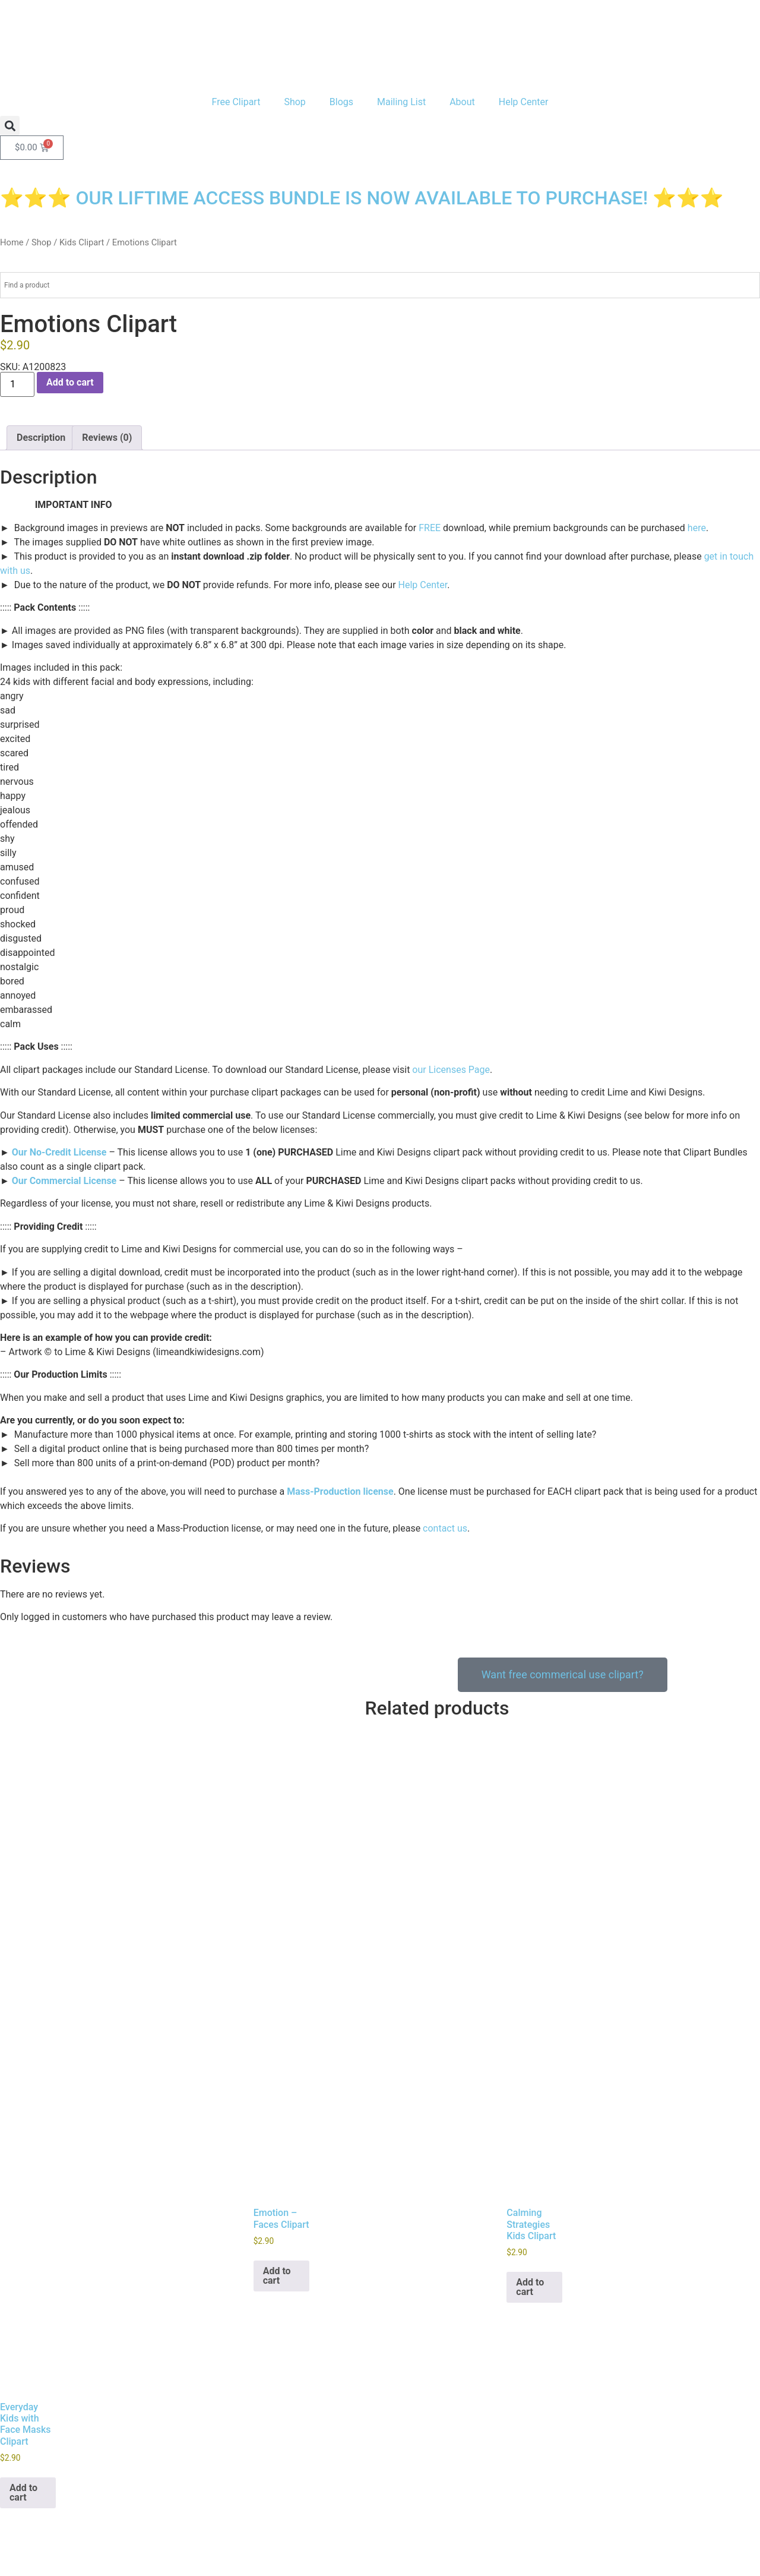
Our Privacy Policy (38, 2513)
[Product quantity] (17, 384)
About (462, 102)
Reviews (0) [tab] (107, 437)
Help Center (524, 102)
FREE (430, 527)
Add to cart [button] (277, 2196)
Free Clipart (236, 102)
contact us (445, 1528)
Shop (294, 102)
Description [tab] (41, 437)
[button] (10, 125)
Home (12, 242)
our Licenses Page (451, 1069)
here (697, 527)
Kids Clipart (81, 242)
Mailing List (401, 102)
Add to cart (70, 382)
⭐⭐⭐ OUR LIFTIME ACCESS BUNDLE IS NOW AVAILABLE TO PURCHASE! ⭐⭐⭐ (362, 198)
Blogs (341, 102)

---

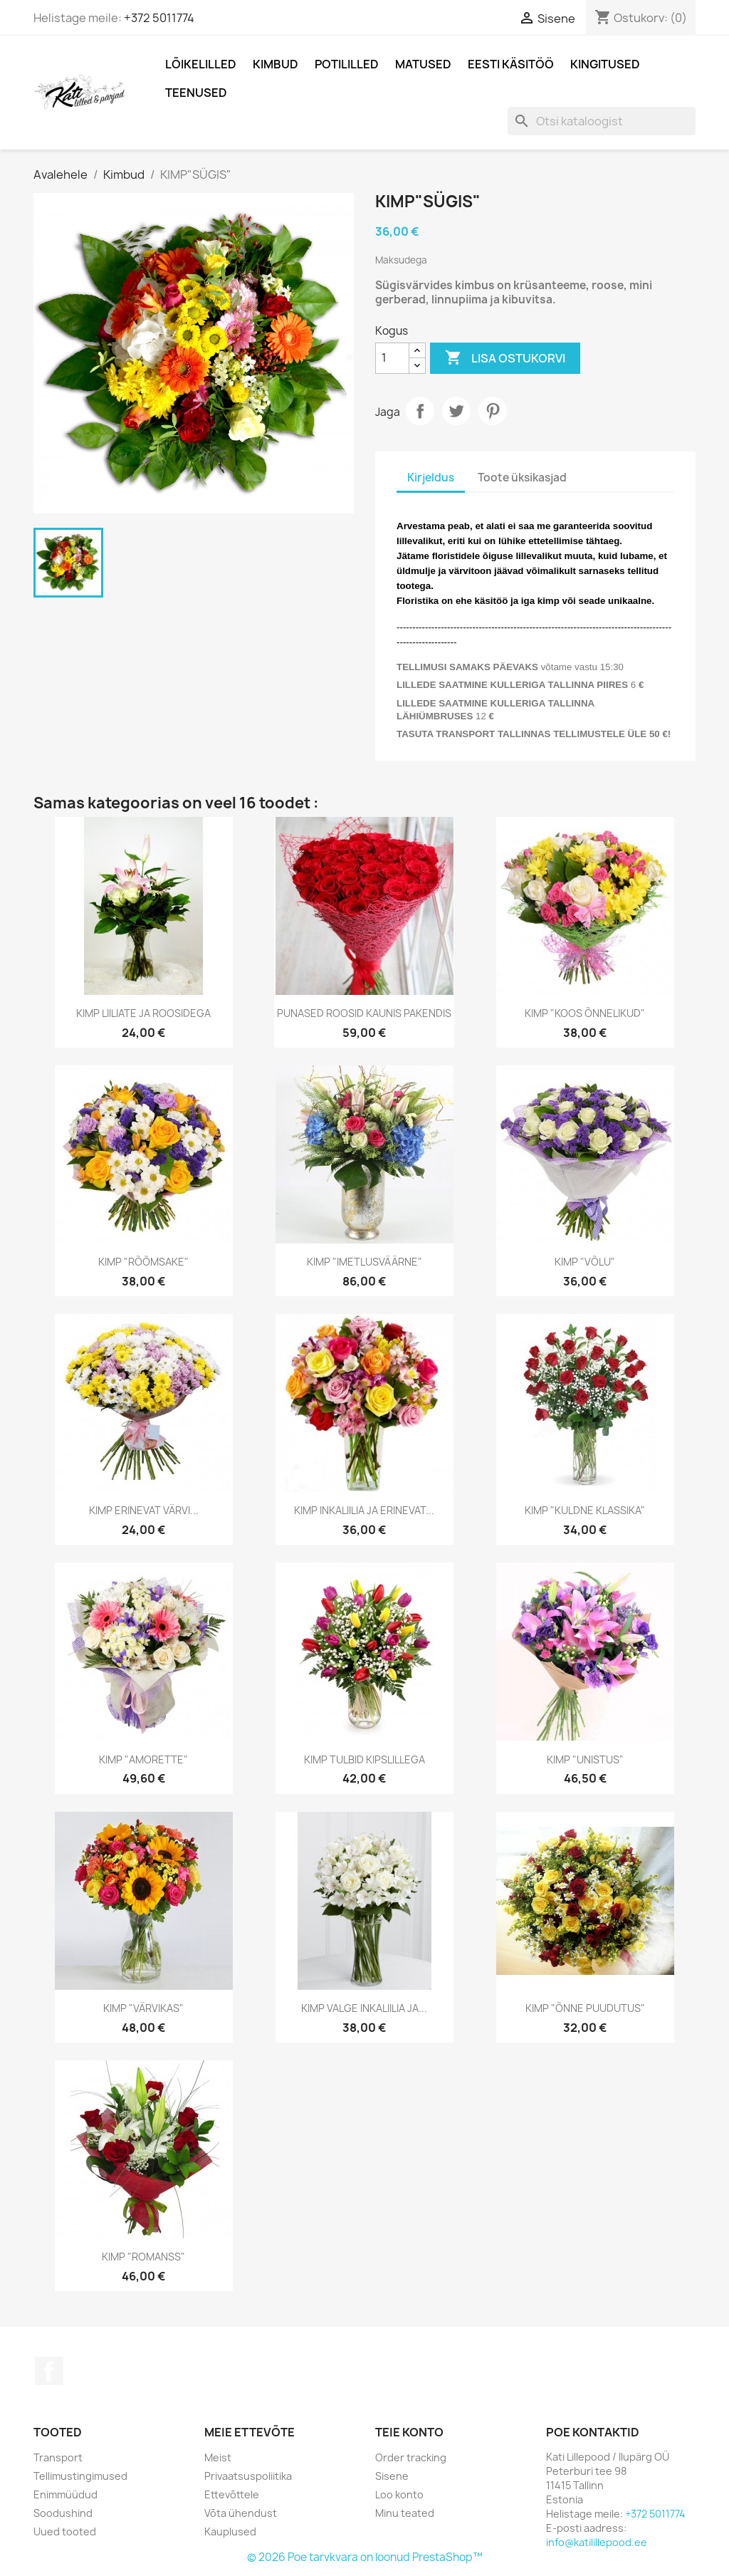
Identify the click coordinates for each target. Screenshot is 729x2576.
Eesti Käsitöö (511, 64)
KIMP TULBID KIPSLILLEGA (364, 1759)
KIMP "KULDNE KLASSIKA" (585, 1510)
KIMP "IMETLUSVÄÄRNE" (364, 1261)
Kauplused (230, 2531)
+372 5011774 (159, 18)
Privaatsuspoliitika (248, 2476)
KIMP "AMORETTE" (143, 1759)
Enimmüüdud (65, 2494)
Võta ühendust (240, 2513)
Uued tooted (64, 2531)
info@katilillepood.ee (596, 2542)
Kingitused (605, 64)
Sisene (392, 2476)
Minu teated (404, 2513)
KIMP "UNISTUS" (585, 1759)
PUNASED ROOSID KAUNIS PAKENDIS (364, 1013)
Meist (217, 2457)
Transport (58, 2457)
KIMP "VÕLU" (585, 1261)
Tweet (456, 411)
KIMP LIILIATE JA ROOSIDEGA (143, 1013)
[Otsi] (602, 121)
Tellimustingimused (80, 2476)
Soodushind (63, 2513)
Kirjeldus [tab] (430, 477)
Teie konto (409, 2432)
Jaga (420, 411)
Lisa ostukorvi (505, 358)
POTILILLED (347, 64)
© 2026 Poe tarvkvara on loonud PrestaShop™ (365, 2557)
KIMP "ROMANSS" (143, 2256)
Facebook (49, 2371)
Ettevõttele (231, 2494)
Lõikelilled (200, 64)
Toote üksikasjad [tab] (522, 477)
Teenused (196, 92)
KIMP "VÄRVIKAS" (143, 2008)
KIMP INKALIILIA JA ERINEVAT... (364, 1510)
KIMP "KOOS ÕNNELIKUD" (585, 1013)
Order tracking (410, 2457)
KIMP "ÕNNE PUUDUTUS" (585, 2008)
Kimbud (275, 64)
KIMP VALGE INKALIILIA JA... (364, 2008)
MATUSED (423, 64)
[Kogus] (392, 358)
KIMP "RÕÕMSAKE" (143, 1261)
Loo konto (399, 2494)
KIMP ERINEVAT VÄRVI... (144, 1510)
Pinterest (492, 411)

* * *

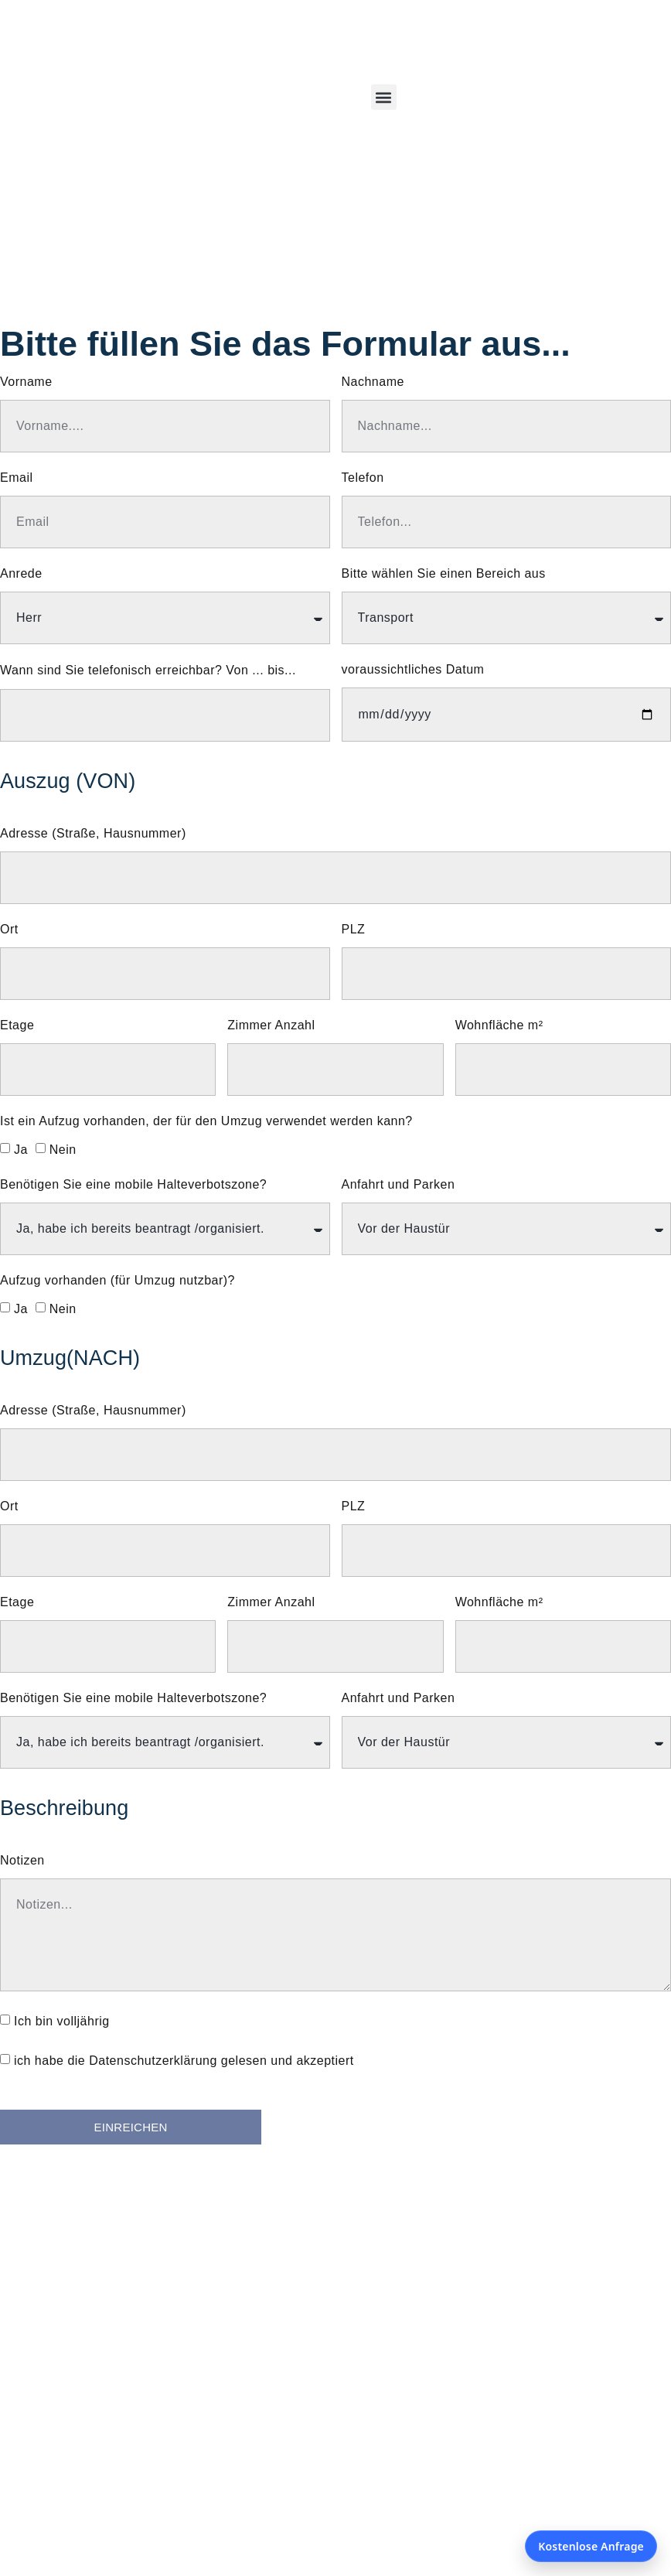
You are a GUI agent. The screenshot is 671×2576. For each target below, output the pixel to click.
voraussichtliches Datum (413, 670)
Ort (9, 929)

> [Task description]:
Using the records above, write out exactly the lines between the one holding "Lisa ostukorvi (505, 358)" and the one holding "Pinterest (492, 411)", inclusive; leave everything else out.

> [Exercise answer]:
Lisa ostukorvi (505, 358)
POTILILLED (347, 64)
© 2026 Poe tarvkvara on loonud PrestaShop™ (365, 2557)
KIMP "ROMANSS" (143, 2256)
Facebook (49, 2371)
Ettevõttele (231, 2494)
Lõikelilled (200, 64)
Toote üksikasjad [tab] (522, 477)
Teenused (196, 92)
KIMP "VÄRVIKAS" (143, 2008)
KIMP INKALIILIA JA ERINEVAT... (364, 1510)
KIMP "KOOS ÕNNELIKUD" (585, 1013)
Order tracking (410, 2457)
KIMP "ÕNNE PUUDUTUS" (585, 2008)
Kimbud (275, 64)
KIMP VALGE INKALIILIA JA... (364, 2008)
MATUSED (423, 64)
[Kogus] (392, 358)
KIMP "RÕÕMSAKE" (143, 1261)
Loo konto (399, 2494)
KIMP ERINEVAT VÄRVI... (144, 1510)
Pinterest (492, 411)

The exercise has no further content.